About this exercise: Return, verbatim and in full, the records that follow, but not their pictures.

Provided material:
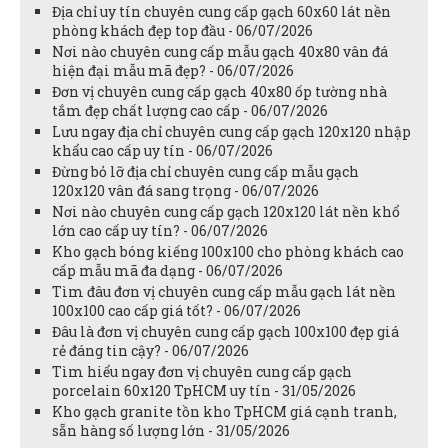
Địa chỉ uy tín chuyên cung cấp gạch 60x60 lát nền
phòng khách đẹp top đầu - 06/07/2026
Nơi nào chuyên cung cấp mẫu gạch 40x80 vân đá
hiện đại mẫu mã đẹp? - 06/07/2026
Đơn vị chuyên cung cấp gạch 40x80 ốp tường nhà
tắm đẹp chất lượng cao cấp - 06/07/2026
Lưu ngay địa chỉ chuyên cung cấp gạch 120x120 nhập
khẩu cao cấp uy tín - 06/07/2026
Đừng bỏ lỡ địa chỉ chuyên cung cấp mẫu gạch
120x120 vân đá sang trọng - 06/07/2026
Nơi nào chuyên cung cấp gạch 120x120 lát nền khổ
lớn cao cấp uy tín? - 06/07/2026
Kho gạch bóng kiếng 100x100 cho phòng khách cao
cấp mẫu mã đa dạng - 06/07/2026
Tìm đâu đơn vị chuyên cung cấp mẫu gạch lát nền
100x100 cao cấp giá tốt? - 06/07/2026
Đâu là đơn vị chuyên cung cấp gạch 100x100 đẹp giá
rẻ đáng tin cậy? - 06/07/2026
Tìm hiểu ngay đơn vị chuyên cung cấp gạch
porcelain 60x120 TpHCM uy tín - 31/05/2026
Kho gạch granite tồn kho TpHCM giá cạnh tranh,
sẵn hàng số lượng lớn - 31/05/2026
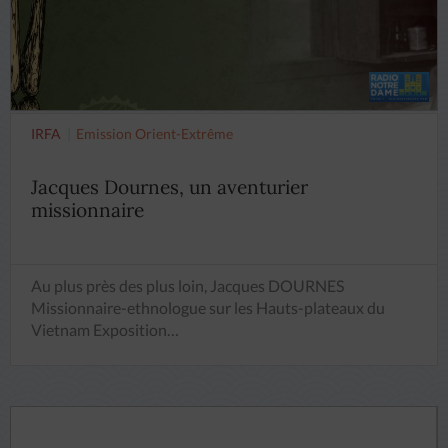
IRFA
Emission Orient-Extrême
Jacques Dournes, un aventurier
missionnaire
Au plus près des plus loin, Jacques DOURNES
Missionnaire-ethnologue sur les Hauts-plateaux du
Vietnam Exposition…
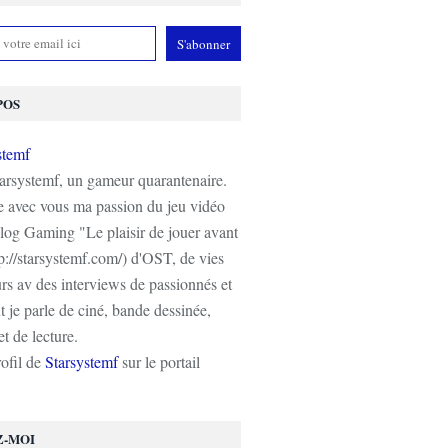
POS
tarsystemf, un gameur quarantenaire.
e avec vous ma passion du jeu vidéo
log Gaming "Le plaisir de jouer avant
tp://starsystemf.com/) d'OST, de vies
s av des interviews de passionnés et
 je parle de ciné, bande dessinée,
t de lecture.
rofil de
Starsystemf
sur le portail
Z-MOI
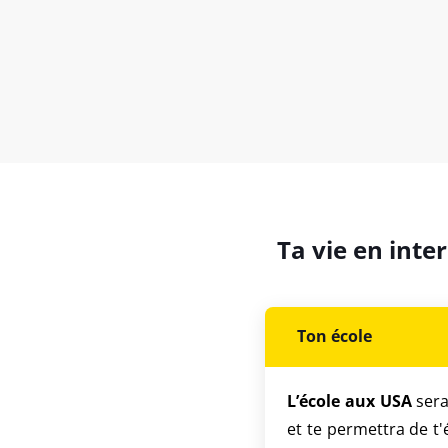
Ta vie en inte
Ton école
L’école aux USA
sera
et te permettra de t'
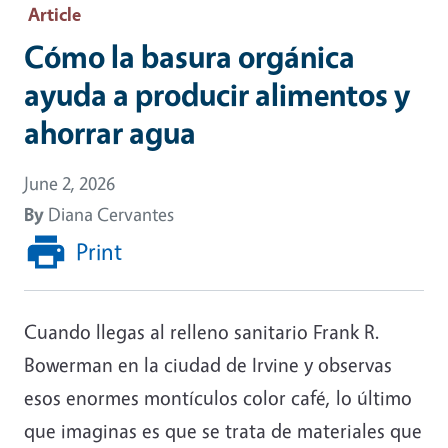
Article
Cómo la basura orgánica
ayuda a producir alimentos y
ahorrar agua
June 2, 2026
By
Diana Cervantes
Print
Cuando llegas al relleno sanitario Frank R.
Bowerman en la ciudad de Irvine y observas
esos enormes montículos color café, lo último
que imaginas es que se trata de materiales que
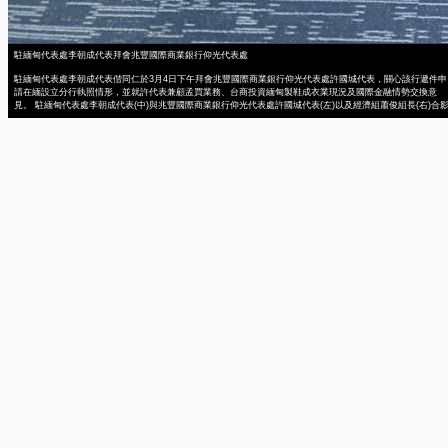
駐緬甸代表處李朝成代表拜會兆豐國際商業銀行仰光代表處
駐緬甸代表處李朝成代表偕同仁於3月4日下午拜會兆豐國際商業銀行仰光代表處許國城代表，關心該行遞件申
請在緬設立分行執照情形，並就許代表兼顧孟買業務、台商投資緬甸製鞋成衣業現況及國際金融情勢交換意
見。 駐緬甸代表處李朝成代表(中)與兆豐國際商業銀行仰光代表處許國城代表(左)以及經濟組蕭俊組長(右)合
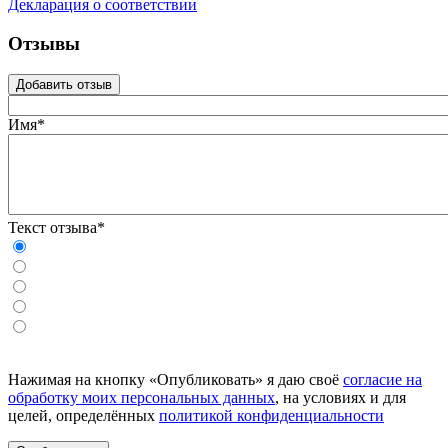
Декларация о соответствии
Отзывы
Добавить отзыв
Имя*
Текст отзыва*
Нажимая на кнопку «Опубликовать» я даю своё
согласие на
обработку моих персональных данных
, на условиях и для
целей, определённых
политикой конфиденциальности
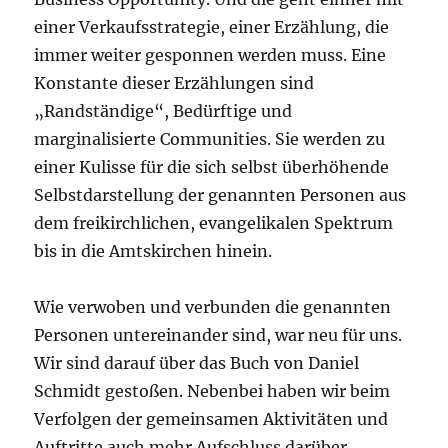
einer Verkaufsstrategie, einer Erzählung, die
immer weiter gesponnen werden muss. Eine
Konstante dieser Erzählungen sind
„Randständige“, Bedürftige und
marginalisierte Communities. Sie werden zu
einer Kulisse für die sich selbst überhöhende
Selbstdarstellung der genannten Personen aus
dem freikirchlichen, evangelikalen Spektrum
bis in die Amtskirchen hinein.
Wie verwoben und verbunden die genannten
Personen untereinander sind, war neu für uns.
Wir sind darauf über das Buch von Daniel
Schmidt gestoßen. Nebenbei haben wir beim
Verfolgen der gemeinsamen Aktivitäten und
Auftritte auch mehr Aufschluss darüber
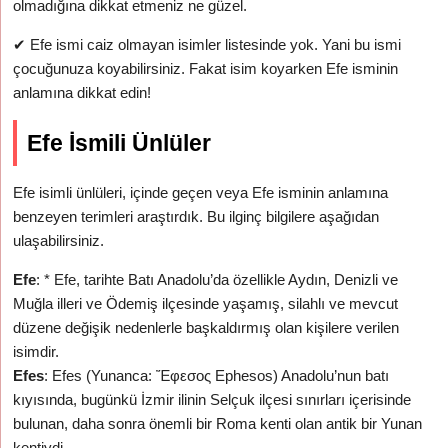
olmadığına dikkat etmeniz ne güzel.
✔
Efe ismi caiz olmayan isimler listesinde yok. Yani bu ismi
çocuğunuza koyabilirsiniz. Fakat isim koyarken Efe isminin
anlamına dikkat edin!
Efe İsmili Ünlüler
Efe isimli ünlüleri, içinde geçen veya Efe isminin anlamına
benzeyen terimleri araştırdık. Bu ilginç bilgilere aşağıdan
ulaşabilirsiniz.
Efe
: * Efe, tarihte Batı Anadolu’da özellikle Aydın, Denizli ve
Muğla illeri ve Ödemiş ilçesinde yaşamış, silahlı ve mevcut
düzene değişik nedenlerle başkaldırmış olan kişilere verilen
isimdir.
Efes
: Efes (Yunanca: Ἔφεσος Ephesos) Anadolu’nun batı
kıyısında, bugünkü İzmir ilinin Selçuk ilçesi sınırları içerisinde
bulunan, daha sonra önemli bir Roma kenti olan antik bir Yunan
kentiydi.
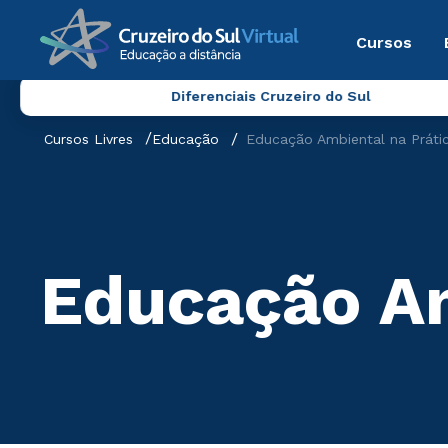
Cursos
Diferenciais Cruzeiro do Sul
Cursos Livres
Educação
Educação Ambiental na Práti
Educação Am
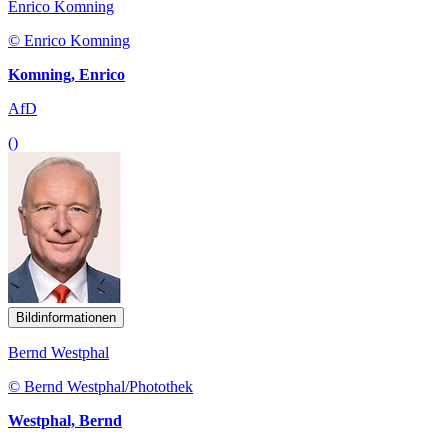
Enrico Komning
© Enrico Komning
Komning, Enrico
AfD
()
Bildinformationen
Bernd Westphal
© Bernd Westphal/Photothek
Westphal, Bernd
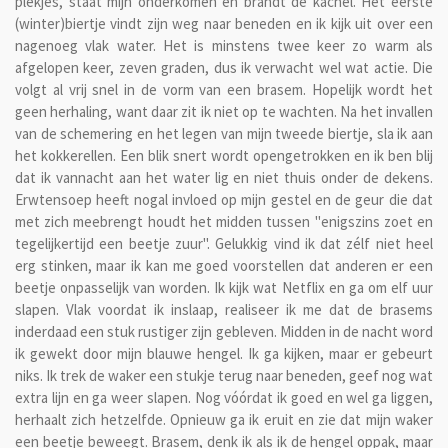
plekjes, staat mijn onderkomen en brandt de kachel. Het eerste
(winter)biertje vindt zijn weg naar beneden en ik kijk uit over een
nagenoeg vlak water. Het is minstens twee keer zo warm als
afgelopen keer, zeven graden, dus ik verwacht wel wat actie. Die
volgt al vrij snel in de vorm van een brasem. Hopelijk wordt het
geen herhaling, want daar zit ik niet op te wachten. Na het invallen
van de schemering en het legen van mijn tweede biertje, sla ik aan
het kokkerellen. Een blik snert wordt opengetrokken en ik ben blij
dat ik vannacht aan het water lig en niet thuis onder de dekens.
Erwtensoep heeft nogal invloed op mijn gestel en de geur die dat
met zich meebrengt houdt het midden tussen "enigszins zoet en
tegelijkertijd een beetje zuur". Gelukkig vind ik dat zélf niet heel
erg stinken, maar ik kan me goed voorstellen dat anderen er een
beetje onpasselijk van worden. Ik kijk wat Netflix en ga om elf uur
slapen. Vlak voordat ik inslaap, realiseer ik me dat de brasems
inderdaad een stuk rustiger zijn gebleven. Midden in de nacht word
ik gewekt door mijn blauwe hengel. Ik ga kijken, maar er gebeurt
niks. Ik trek de waker een stukje terug naar beneden, geef nog wat
extra lijn en ga weer slapen. Nog vóórdat ik goed en wel ga liggen,
herhaalt zich hetzelfde. Opnieuw ga ik eruit en zie dat mijn waker
een beetje beweegt. Brasem, denk ik als ik de hengel oppak, maar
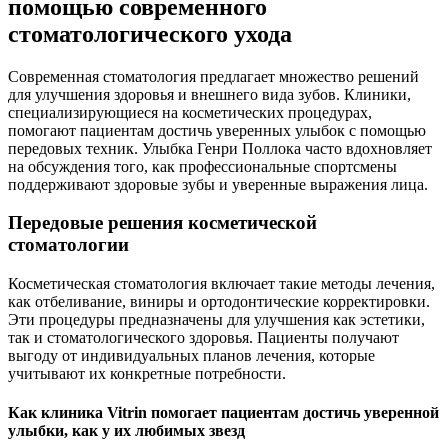
помощью современного
стоматологического ухода
Современная стоматология предлагает множество решений
для улучшения здоровья и внешнего вида зубов. Клиники,
специализирующиеся на косметических процедурах,
помогают пациентам достичь уверенных улыбок с помощью
передовых техник. Улыбка Генри Поллока часто вдохновляет
на обсуждения того, как профессиональные спортсмены
поддерживают здоровые зубы и уверенные выражения лица.
Передовые решения косметической
стоматологии
Косметическая стоматология включает такие методы лечения,
как отбеливание, виниры и ортодонтические корректировки.
Эти процедуры предназначены для улучшения как эстетики,
так и стоматологического здоровья. Пациенты получают
выгоду от индивидуальных планов лечения, которые
учитывают их конкретные потребности.
Как клиника Vitrin помогает пациентам достичь уверенной
улыбки, как у их любимых звезд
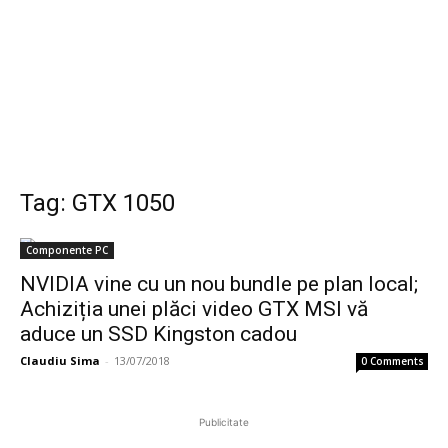
Tag: GTX 1050
Componente PC
NVIDIA vine cu un nou bundle pe plan local;
Achiziția unei plăci video GTX MSI vă
aduce un SSD Kingston cadou
Claudiu Sima
-
13/07/2018
0 Comments
Publicitate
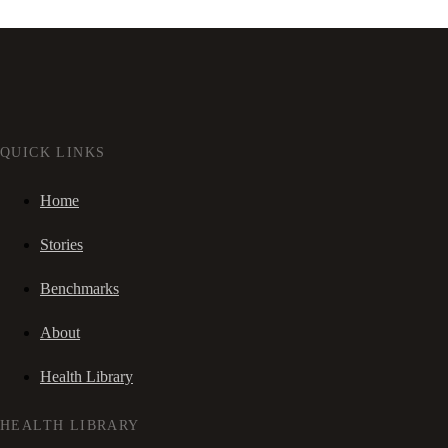
QUICK LINKS
Home
Stories
Benchmarks
About
Health Library
HEALTH LIBRARY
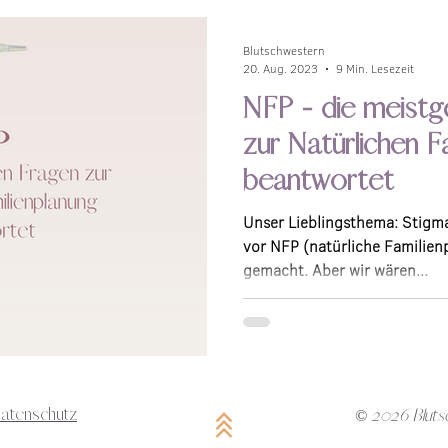
Blutschwestern
20. Aug. 2023
9 Min. Lesezeit
NFP - die meistg
zur Natürlichen F
beantwortet
Unser Lieblingsthema: Stigm
vor NFP (natürliche Familienp
gemacht. Aber wir wären...
atenschutz
© 2026 Bluts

Your solution:
Địa chỉ uy tín chuyên cung cấp gạch 60x60 lát nền
phòng khách đẹp top đầu - 06/07/2026
Nơi nào chuyên cung cấp mẫu gạch 40x80 vân đá
hiện đại mẫu mã đẹp? - 06/07/2026
Đơn vị chuyên cung cấp gạch 40x80 ốp tường nhà
tắm đẹp chất lượng cao cấp - 06/07/2026
Lưu ngay địa chỉ chuyên cung cấp gạch 120x120 nhập
khẩu cao cấp uy tín - 06/07/2026
Đừng bỏ lỡ địa chỉ chuyên cung cấp mẫu gạch
120x120 vân đá sang trọng - 06/07/2026
Nơi nào chuyên cung cấp gạch 120x120 lát nền khổ
lớn cao cấp uy tín? - 06/07/2026
Kho gạch bóng kiếng 100x100 cho phòng khách cao
cấp mẫu mã đa dạng - 06/07/2026
Tìm đâu đơn vị chuyên cung cấp mẫu gạch lát nền
100x100 cao cấp giá tốt? - 06/07/2026
Đâu là đơn vị chuyên cung cấp gạch 100x100 đẹp giá
rẻ đáng tin cậy? - 06/07/2026
Tìm hiểu ngay đơn vị chuyên cung cấp gạch
porcelain 60x120 TpHCM uy tín - 31/05/2026
Kho gạch granite tồn kho TpHCM giá cạnh tranh,
sẵn hàng số lượng lớn - 31/05/2026
IRFA
Emission Orient-Extrême
Jacques Dournes, un aventurier
missionnaire
Au plus près des plus loin, Jacques DOURNES
Missionnaire-ethnologue sur les Hauts-plateaux du
Vietnam Exposition…
POS
tarsystemf, un gameur quarantenaire.
e avec vous ma passion du jeu vidéo
log Gaming "Le plaisir de jouer avant
tp://starsystemf.com/) d'OST, de vies
s av des interviews de passionnés et
 je parle de ciné, bande dessinée,
t de lecture.
rofil de
Starsystemf
sur le portail
Z-MOI
Ta vie en inte
Ton école
L’école aux USA
sera
et te permettra de t'
Article
Cómo la basura orgánica
ayuda a producir alimentos y
ahorrar agua
June 2, 2026
By
Diana Cervantes
Print
Cuando llegas al relleno sanitario Frank R.
Bowerman en la ciudad de Irvine y observas
esos enormes montículos color café, lo último
que imaginas es que se trata de materiales que
駐緬甸代表處李朝成代表拜會兆豐國際商業銀行仰光代表處
駐緬甸代表處李朝成代表偕同仁於3月4日下午拜會兆豐國際商業銀行仰光代表處許國城代表，關心該行遞件申
請在緬設立分行執照情形，並就許代表兼顧孟買業務、台商投資緬甸製鞋成衣業現況及國際金融情勢交換意
見。 駐緬甸代表處李朝成代表(中)與兆豐國際商業銀行仰光代表處許國城代表(左)以及經濟組蕭俊組長(右)合
Декларация о соответствии
Отзывы
Добавить отзыв
Имя*
Текст отзыва*
Нажимая на кнопку «Опубликовать» я даю своё
согласие на
обработку моих персональных данных
, на условиях и для
целей, определённых
политикой конфиденциальности
einer Verkaufsstrategie, einer Erzählung, die
immer weiter gesponnen werden muss. Eine
Konstante dieser Erzählungen sind
„Randständige“, Bedürftige und
marginalisierte Communities. Sie werden zu
einer Kulisse für die sich selbst überhöhende
Selbstdarstellung der genannten Personen aus
dem freikirchlichen, evangelikalen Spektrum
bis in die Amtskirchen hinein.
Wie verwoben und verbunden die genannten
Personen untereinander sind, war neu für uns.
Wir sind darauf über das Buch von Daniel
Schmidt gestoßen. Nebenbei haben wir beim
Verfolgen der gemeinsamen Aktivitäten und
Auftritte auch mehr Aufschluss darüber
olmadığına dikkat etmeniz ne güzel.
✔
Efe ismi caiz olmayan isimler listesinde yok. Yani bu ismi
çocuğunuza koyabilirsiniz. Fakat isim koyarken Efe isminin
anlamına dikkat edin!
Efe İsmili Ünlüler
Efe isimli ünlüleri, içinde geçen veya Efe isminin anlamına
benzeyen terimleri araştırdık. Bu ilginç bilgilere aşağıdan
ulaşabilirsiniz.
Efe
: * Efe, tarihte Batı Anadolu’da özellikle Aydın, Denizli ve
Muğla illeri ve Ödemiş ilçesinde yaşamış, silahlı ve mevcut
düzene değişik nedenlerle başkaldırmış olan kişilere verilen
isimdir.
Efes
: Efes (Yunanca: Ἔφεσος Ephesos) Anadolu’nun batı
kıyısında, bugünkü İzmir ilinin Selçuk ilçesi sınırları içerisinde
bulunan, daha sonra önemli bir Roma kenti olan antik bir Yunan
kentiydi.
Cursos
Diferenciais Cruzeiro do Sul
Cursos Livres
Educação
Educação Ambiental na Práti
Educação Am
Enrico Komning
© Enrico Komning
Komning, Enrico
AfD
()
Bildinformationen
Bernd Westphal
© Bernd Westphal/Photothek
Westphal, Bernd
plekjes, staat mijn onderkomen en brandt de kachel. Het eerste
(winter)biertje vindt zijn weg naar beneden en ik kijk uit over een
nagenoeg vlak water. Het is minstens twee keer zo warm als
afgelopen keer, zeven graden, dus ik verwacht wel wat actie. Die
volgt al vrij snel in de vorm van een brasem. Hopelijk wordt het
geen herhaling, want daar zit ik niet op te wachten. Na het invallen
van de schemering en het legen van mijn tweede biertje, sla ik aan
het kokkerellen. Een blik snert wordt opengetrokken en ik ben blij
dat ik vannacht aan het water lig en niet thuis onder de dekens.
Erwtensoep heeft nogal invloed op mijn gestel en de geur die dat
met zich meebrengt houdt het midden tussen "enigszins zoet en
tegelijkertijd een beetje zuur". Gelukkig vind ik dat zélf niet heel
erg stinken, maar ik kan me goed voorstellen dat anderen er een
beetje onpasselijk van worden. Ik kijk wat Netflix en ga om elf uur
slapen. Vlak voordat ik inslaap, realiseer ik me dat de brasems
inderdaad een stuk rustiger zijn gebleven. Midden in de nacht word
ik gewekt door mijn blauwe hengel. Ik ga kijken, maar er gebeurt
niks. Ik trek de waker een stukje terug naar beneden, geef nog wat
extra lijn en ga weer slapen. Nog vóórdat ik goed en wel ga liggen,
herhaalt zich hetzelfde. Opnieuw ga ik eruit en zie dat mijn waker
een beetje beweegt. Brasem, denk ik als ik de hengel oppak, maar
помощью современного
стоматологического ухода
Современная стоматология предлагает множество решений
для улучшения здоровья и внешнего вида зубов. Клиники,
специализирующиеся на косметических процедурах,
помогают пациентам достичь уверенных улыбок с помощью
передовых техник. Улыбка Генри Поллока часто вдохновляет
на обсуждения того, как профессиональные спортсмены
поддерживают здоровые зубы и уверенные выражения лица.
Передовые решения косметической
стоматологии
Косметическая стоматология включает такие методы лечения,
как отбеливание, виниры и ортодонтические корректировки.
Эти процедуры предназначены для улучшения как эстетики,
так и стоматологического здоровья. Пациенты получают
выгоду от индивидуальных планов лечения, которые
учитывают их конкретные потребности.
Как клиника Vitrin помогает пациентам достичь уверенной
улыбки, как у их любимых звезд
Tag: GTX 1050
Componente PC
NVIDIA vine cu un nou bundle pe plan local;
Achiziția unei plăci video GTX MSI vă
aduce un SSD Kingston cadou
Claudiu Sima
-
13/07/2018
0 Comments
Publicitate
QUICK LINKS
Home
Stories
Benchmarks
About
Health Library
HEALTH LIBRARY
Blutschwestern
20. Aug. 2023
9 Min. Lesezeit
NFP - die meistg
zur Natürlichen F
beantwortet
Unser Lieblingsthema: Stigm
vor NFP (natürliche Familienp
gemacht. Aber wir wären...
atenschutz
© 2026 Bluts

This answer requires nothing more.